» TASK OBJECTIVE: Search the material for the word "средний" and copy each line that holds it.

» EXERCISE DATA:

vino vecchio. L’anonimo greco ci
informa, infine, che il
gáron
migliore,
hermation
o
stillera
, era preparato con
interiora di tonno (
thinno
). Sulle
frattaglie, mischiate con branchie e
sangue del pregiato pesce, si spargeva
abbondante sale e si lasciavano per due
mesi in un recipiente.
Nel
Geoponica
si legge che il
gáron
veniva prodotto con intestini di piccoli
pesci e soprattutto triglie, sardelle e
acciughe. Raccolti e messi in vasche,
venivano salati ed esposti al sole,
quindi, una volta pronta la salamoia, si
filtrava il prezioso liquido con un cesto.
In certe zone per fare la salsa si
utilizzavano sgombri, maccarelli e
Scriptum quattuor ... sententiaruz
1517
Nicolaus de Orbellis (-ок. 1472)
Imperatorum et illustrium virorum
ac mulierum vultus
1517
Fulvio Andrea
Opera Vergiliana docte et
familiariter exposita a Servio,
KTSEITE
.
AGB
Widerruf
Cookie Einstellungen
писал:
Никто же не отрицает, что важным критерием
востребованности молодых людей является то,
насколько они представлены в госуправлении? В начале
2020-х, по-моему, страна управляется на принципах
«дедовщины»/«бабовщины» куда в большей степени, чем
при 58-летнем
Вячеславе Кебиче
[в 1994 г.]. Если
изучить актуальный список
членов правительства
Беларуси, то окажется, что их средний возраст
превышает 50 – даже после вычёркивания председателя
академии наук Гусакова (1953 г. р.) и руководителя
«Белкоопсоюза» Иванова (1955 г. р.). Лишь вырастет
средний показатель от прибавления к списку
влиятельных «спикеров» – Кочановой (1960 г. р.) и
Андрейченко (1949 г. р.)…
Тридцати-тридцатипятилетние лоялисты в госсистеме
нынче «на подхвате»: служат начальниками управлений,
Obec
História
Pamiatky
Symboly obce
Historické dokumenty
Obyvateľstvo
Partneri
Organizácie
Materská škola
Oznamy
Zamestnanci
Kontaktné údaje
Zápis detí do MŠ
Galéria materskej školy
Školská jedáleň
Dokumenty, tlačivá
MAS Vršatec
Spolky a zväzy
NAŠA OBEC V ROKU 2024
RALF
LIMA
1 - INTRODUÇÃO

» ANSWER TO THIS EXERCISE:
Беларуси, то окажется, что их средний возраст
средний показатель от прибавления к списку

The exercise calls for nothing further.